If extraction fails, zero is written to value and failbit is set. If extraction results in the value too large or too small to fit in value, std::numeric_limits<T>::max()
or std::numeric_limits<T>::min()
is written and failbit flag is set. (since c++11)
It's not normative, but it does provide a decent summary of what is happening here.
FormattedInputFunctions will construct a sentry from the stream and check the value. If the sentry object evaluates as false
, then no input is performed.
The sentry object will evaluate as false
if, among other situations, the stream being operated on has the failbit set.
So, what's happening is this:
- The stream tries to read in an integer too large to hold in the
int
data type.
- The
int
passed into its function is set to the maximum possible value an int
can store.
- The stream passed into the function has its failbit set.

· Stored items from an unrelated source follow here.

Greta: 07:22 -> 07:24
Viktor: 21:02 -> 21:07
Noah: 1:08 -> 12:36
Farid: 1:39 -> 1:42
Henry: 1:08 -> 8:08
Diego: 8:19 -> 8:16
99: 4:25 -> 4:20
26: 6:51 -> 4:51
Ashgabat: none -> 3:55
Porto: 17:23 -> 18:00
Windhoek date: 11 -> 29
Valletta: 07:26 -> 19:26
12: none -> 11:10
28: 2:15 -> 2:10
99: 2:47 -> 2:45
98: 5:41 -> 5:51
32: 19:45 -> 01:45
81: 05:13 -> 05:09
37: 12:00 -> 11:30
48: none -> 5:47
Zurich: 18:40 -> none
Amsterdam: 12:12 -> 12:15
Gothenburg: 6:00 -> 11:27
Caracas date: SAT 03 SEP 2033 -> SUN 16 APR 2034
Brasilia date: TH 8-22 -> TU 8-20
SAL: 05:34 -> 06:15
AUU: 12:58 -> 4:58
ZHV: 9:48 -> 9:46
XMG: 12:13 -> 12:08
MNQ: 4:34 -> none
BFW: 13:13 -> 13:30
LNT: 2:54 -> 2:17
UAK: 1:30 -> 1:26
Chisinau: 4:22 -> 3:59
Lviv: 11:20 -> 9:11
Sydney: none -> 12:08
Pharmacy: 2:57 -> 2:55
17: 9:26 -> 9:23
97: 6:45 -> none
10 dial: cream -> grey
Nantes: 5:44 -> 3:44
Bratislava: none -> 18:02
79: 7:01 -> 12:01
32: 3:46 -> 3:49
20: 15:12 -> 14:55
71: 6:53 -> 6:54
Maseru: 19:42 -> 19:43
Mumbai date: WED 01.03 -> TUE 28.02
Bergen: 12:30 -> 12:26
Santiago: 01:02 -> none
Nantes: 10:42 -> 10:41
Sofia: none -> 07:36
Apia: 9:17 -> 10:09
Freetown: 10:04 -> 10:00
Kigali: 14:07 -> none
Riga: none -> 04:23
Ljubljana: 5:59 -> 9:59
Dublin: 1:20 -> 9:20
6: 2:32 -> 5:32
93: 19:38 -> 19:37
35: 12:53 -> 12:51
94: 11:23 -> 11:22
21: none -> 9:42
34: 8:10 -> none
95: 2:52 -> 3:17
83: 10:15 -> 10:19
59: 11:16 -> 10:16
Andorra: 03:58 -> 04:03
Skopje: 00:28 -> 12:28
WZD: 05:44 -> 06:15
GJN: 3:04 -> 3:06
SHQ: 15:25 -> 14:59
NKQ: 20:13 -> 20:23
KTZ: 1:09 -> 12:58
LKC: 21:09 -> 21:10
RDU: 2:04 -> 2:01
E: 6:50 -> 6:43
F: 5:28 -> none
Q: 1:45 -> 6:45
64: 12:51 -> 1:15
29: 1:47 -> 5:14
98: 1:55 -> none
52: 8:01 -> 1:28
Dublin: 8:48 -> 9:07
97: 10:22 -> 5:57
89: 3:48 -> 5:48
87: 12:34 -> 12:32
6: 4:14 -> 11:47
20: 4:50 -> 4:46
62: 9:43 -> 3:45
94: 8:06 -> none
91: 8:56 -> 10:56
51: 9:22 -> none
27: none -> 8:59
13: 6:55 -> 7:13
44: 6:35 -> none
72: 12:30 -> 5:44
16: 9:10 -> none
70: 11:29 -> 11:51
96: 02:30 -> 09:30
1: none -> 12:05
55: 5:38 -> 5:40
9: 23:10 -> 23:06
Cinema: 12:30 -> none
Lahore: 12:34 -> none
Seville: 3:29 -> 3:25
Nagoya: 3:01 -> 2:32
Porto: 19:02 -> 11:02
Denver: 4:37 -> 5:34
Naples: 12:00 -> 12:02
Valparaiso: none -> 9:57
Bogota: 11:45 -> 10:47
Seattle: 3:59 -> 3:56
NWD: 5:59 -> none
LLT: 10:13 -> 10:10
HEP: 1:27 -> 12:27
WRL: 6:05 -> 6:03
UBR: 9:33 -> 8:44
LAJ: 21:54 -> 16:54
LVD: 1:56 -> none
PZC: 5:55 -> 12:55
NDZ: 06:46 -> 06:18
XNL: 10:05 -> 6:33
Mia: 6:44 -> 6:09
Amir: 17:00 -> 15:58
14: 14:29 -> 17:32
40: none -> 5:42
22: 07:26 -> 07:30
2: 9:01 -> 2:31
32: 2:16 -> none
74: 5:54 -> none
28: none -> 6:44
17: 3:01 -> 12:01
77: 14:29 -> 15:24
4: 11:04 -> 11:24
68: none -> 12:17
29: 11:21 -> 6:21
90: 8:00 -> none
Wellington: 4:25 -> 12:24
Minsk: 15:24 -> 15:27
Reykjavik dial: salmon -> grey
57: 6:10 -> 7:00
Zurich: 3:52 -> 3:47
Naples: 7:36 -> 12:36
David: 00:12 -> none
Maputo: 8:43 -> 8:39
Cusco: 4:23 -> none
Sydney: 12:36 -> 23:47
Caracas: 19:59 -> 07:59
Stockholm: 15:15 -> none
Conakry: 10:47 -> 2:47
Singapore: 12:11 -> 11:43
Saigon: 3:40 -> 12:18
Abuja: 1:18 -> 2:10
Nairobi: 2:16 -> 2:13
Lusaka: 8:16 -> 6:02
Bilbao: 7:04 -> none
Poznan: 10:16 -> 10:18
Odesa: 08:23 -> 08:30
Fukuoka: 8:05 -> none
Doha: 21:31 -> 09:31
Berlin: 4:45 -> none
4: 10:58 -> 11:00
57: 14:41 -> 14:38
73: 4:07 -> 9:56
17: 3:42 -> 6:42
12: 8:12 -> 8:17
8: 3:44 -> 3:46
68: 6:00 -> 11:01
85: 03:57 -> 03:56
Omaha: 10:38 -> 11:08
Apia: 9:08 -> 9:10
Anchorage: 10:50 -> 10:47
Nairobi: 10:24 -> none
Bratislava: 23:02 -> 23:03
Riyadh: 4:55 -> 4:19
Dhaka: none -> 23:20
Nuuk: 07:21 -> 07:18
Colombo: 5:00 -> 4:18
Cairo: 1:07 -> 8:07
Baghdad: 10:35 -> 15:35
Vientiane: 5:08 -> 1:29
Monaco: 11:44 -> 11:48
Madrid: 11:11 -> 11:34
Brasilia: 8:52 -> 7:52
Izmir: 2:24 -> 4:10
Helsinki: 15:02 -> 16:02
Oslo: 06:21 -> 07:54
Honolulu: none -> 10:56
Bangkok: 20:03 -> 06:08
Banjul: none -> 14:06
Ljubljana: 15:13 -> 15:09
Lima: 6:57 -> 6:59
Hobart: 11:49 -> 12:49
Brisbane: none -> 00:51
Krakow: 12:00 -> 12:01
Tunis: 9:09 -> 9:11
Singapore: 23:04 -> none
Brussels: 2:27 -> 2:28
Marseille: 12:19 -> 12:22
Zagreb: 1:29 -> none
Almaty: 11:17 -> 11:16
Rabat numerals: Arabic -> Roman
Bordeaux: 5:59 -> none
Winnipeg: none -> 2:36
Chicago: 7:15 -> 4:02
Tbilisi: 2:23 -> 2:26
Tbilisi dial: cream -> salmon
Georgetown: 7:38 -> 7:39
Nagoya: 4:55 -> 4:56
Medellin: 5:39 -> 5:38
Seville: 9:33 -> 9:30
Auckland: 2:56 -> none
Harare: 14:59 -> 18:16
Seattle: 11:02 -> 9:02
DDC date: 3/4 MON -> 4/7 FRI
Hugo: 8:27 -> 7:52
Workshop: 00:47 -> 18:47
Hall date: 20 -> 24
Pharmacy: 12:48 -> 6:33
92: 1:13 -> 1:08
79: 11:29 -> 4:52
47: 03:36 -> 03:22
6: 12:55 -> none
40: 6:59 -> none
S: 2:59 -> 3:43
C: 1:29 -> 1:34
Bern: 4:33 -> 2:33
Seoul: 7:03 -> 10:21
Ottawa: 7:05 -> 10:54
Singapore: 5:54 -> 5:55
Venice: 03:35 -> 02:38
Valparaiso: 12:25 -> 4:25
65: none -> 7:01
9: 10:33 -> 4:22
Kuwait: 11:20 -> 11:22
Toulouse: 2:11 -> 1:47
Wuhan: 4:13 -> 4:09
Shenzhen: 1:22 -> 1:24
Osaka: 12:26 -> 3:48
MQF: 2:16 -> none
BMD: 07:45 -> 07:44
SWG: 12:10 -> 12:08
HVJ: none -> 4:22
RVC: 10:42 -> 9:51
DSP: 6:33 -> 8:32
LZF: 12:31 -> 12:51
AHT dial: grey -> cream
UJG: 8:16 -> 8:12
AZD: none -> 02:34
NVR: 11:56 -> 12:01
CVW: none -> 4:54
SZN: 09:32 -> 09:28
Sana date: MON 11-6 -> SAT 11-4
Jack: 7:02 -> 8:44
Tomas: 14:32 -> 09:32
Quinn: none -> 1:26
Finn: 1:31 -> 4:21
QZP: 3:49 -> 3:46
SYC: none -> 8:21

- Further reads to the stream fail and do nothing, because the stream's failbit is set.
You can detect these overflow errors by checking the failbit and value of the integer after the read operation you are performing, as mentioned in the accepted answer to the question Read int from istream, detect overflow.
You can recover from these errors by unsetting the failbit with std::basic_ios::clear
. Following a call to clear
which unsets the failbit, further reads will behave as you expect.